Kaybetmenin karşısında beliren ikinci değer oluşturma çabası baba oğul arasındaki kırgınlığı/küslüğü bitirmektir. Ölüm var olan şeyi insana hatırlatır. Varlarken kıymetlerini bil uyarısı yapılmaktadır.
Tabii bu bütün söylediklerimizi maalesef filmin zayıf kurgusu ve kötü oyunculukları vermekte zorlanmaktadır. Seyirci aşk ile ölüm arasındaki bağı daha kaliteli senaryo ve oyunculuklarla görmesi hak etmektedir ki bahsettiğimiz farkındalık sadece dramatik amaçlarla hazırlanmış filmlerle oluşturulamaz. Aşk ve ölüm ikilisinin sunumunda bir felsefik bakış açısı olmalıdır. Evet, filmin dram ve komedi tarafı ihmal edilmesin ama film bunlarla da seyirciyi boğmamalıdır.

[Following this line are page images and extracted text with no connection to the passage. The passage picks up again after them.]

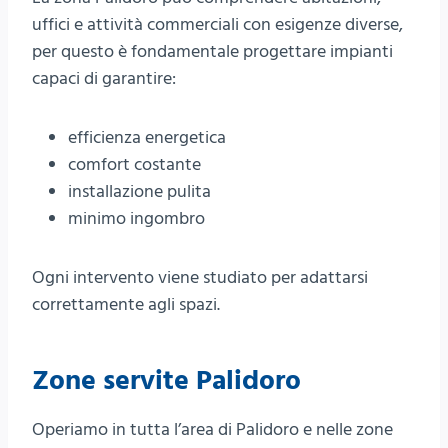
uffici e attività commerciali con esigenze diverse,
per questo è fondamentale progettare impianti
capaci di garantire:
efficienza energetica
comfort costante
installazione pulita
minimo ingombro
Ogni intervento viene studiato per adattarsi
correttamente agli spazi.
Zone servite Palidoro
Operiamo in tutta l’area di Palidoro e nelle zone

Ayrıca şunu da unutmamak gerekir, erkek kadının kahramanı değildir ve olmamalıdır. Kahraman etiketi bir beklenti ve misyon yüklemektedir erkeğe. İlişkiler etiketler üzerine kurulduğunda yapaylaşır ve gerçekliği kaybolur. Beklenti üzerine kurulan ilişkilerde kriterler doğallıktan çıkar ve olmayan özellikler aranır. Bunun beraberliğinde ilişkinin ömrü kısalır. Çocukların kahraman babaları olur; ama kahraman sevgililer olmaz. Kişi sevgilisine kendini doğallığıyla sunmalıdır. Ötesi maskelerdir.